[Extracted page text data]
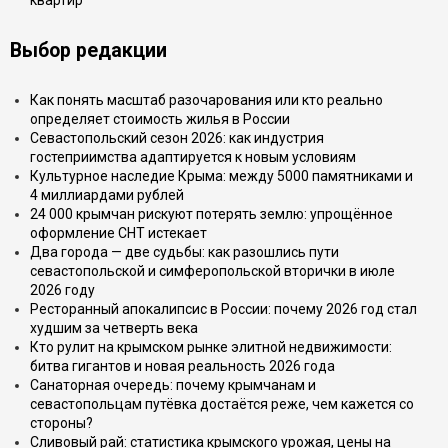
квартир
Выбор редакции
Как понять масштаб разочарования или кто реально
определяет стоимость жилья в России
Севастопольский сезон 2026: как индустрия
гостеприимства адаптируется к новым условиям
Культурное наследие Крыма: между 5000 памятниками и
4 миллиардами рублей
24 000 крымчан рискуют потерять землю: упрощённое
оформление СНТ истекает
Два города — две судьбы: как разошлись пути
севастопольской и симферопольской вторички в июле
2026 году
Ресторанный апокалипсис в России: почему 2026 год стал
худшим за четверть века
Кто рулит на крымском рынке элитной недвижимости:
битва гигантов и новая реальность 2026 года
Санаторная очередь: почему крымчанам и
севастопольцам путёвка достаётся реже, чем кажется со
стороны?
Сливовый рай: статистика крымского урожая, цены на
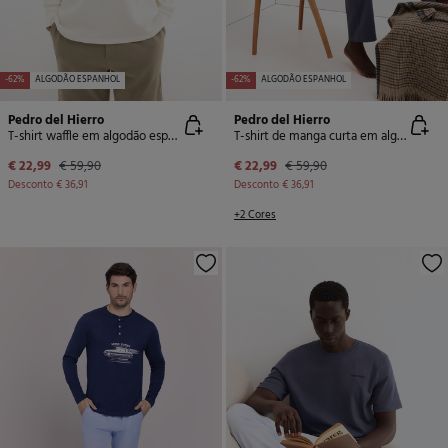
-62%
ALGODÃO ESPANHOL
-62%
ALGODÃO ESPANHOL
Pedro del Hierro
Pedro del Hierro
T-shirt waffle em algodão espanhol
T-shirt de manga curta em algodão espanhol
€ 22,99
€ 59,90
€ 22,99
€ 59,90
Desconto
€ 36,91
Desconto
€ 36,91
+2 Cores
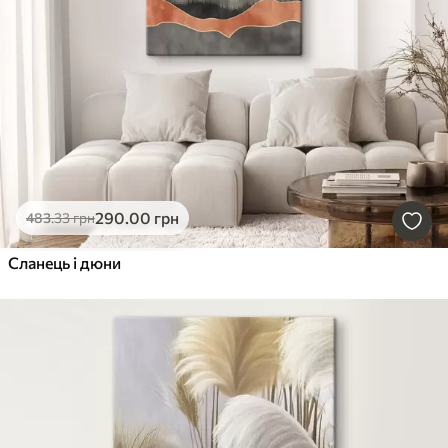
290
.00
грн
483
.33
грн
Сланець і дюни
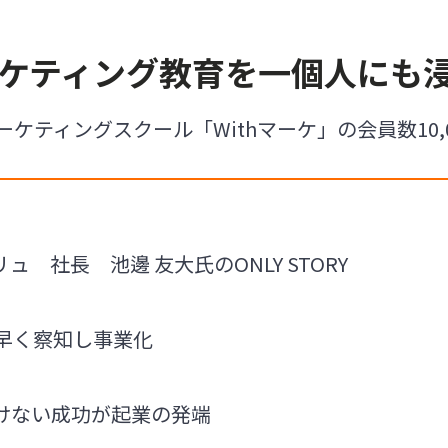
ーケティング教育を一個人にも
ーケティングスクール「Withマーケ」の会員数10,
 社長 池邊 友大氏のONLY STORY
素早く察知し事業化
けない成功が起業の発端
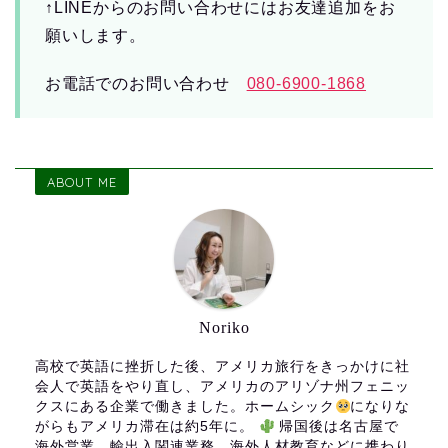
↑LINEからのお問い合わせにはお友達追加をお
願いします。
お電話でのお問い合わせ
080-6900-1868
ABOUT ME
Noriko
高校で英語に挫折した後、アメリカ旅行をきっかけに社
会人で英語をやり直し、アメリカのアリゾナ州フェニッ
クスにある企業で働きました。ホームシック
になりな
がらもアメリカ滞在は約5年に。
帰国後は名古屋で
海外営業、輸出入関連業務、海外人材教育などに携わり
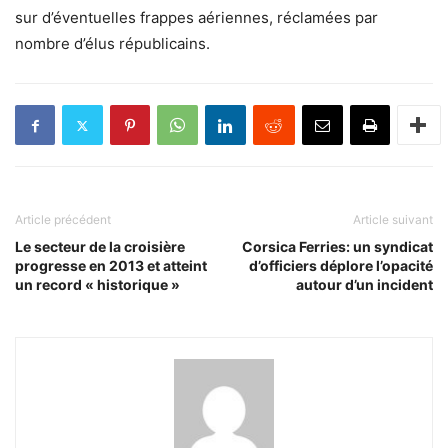
sur d’éventuelles frappes aériennes, réclamées par
nombre d’élus républicains.
Article précédent
Article suivant
Le secteur de la croisière
Corsica Ferries: un syndicat
progresse en 2013 et atteint
d’officiers déplore l’opacité
un record « historique »
autour d’un incident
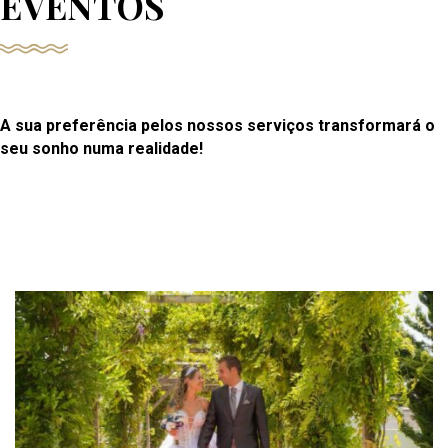
EVENTOS
A sua preferência pelos nossos serviços transformará o
seu sonho numa realidade!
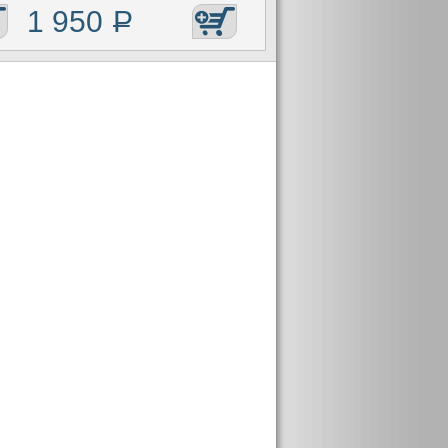
1 950
Р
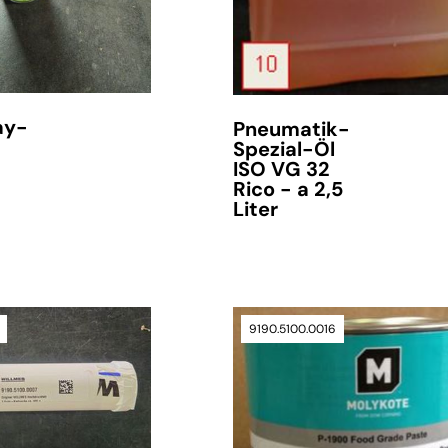
ay-
Pneumatik-
Spezial-Öl
ISO VG 32
Rico - a 2,5
Liter
9190.5100.0016
verfügbar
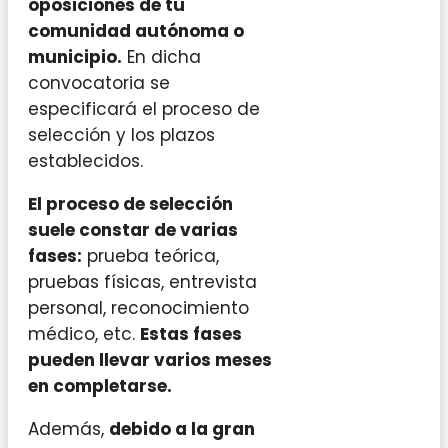
oposiciones de tu
comunidad autónoma o
municipio.
En dicha
convocatoria se
especificará el proceso de
selección y los plazos
establecidos.
El proceso de selección
suele constar de varias
fases:
prueba teórica,
pruebas físicas, entrevista
personal, reconocimiento
médico, etc.
Estas fases
pueden llevar varios meses
en completarse.
Además,
debido a la gran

DESCRIPTION OF THE TASK: Search the data above for "Article" and copy every line where it turns up.

RESULT FOR THIS EXERCISE:
Article précédent
Article suivant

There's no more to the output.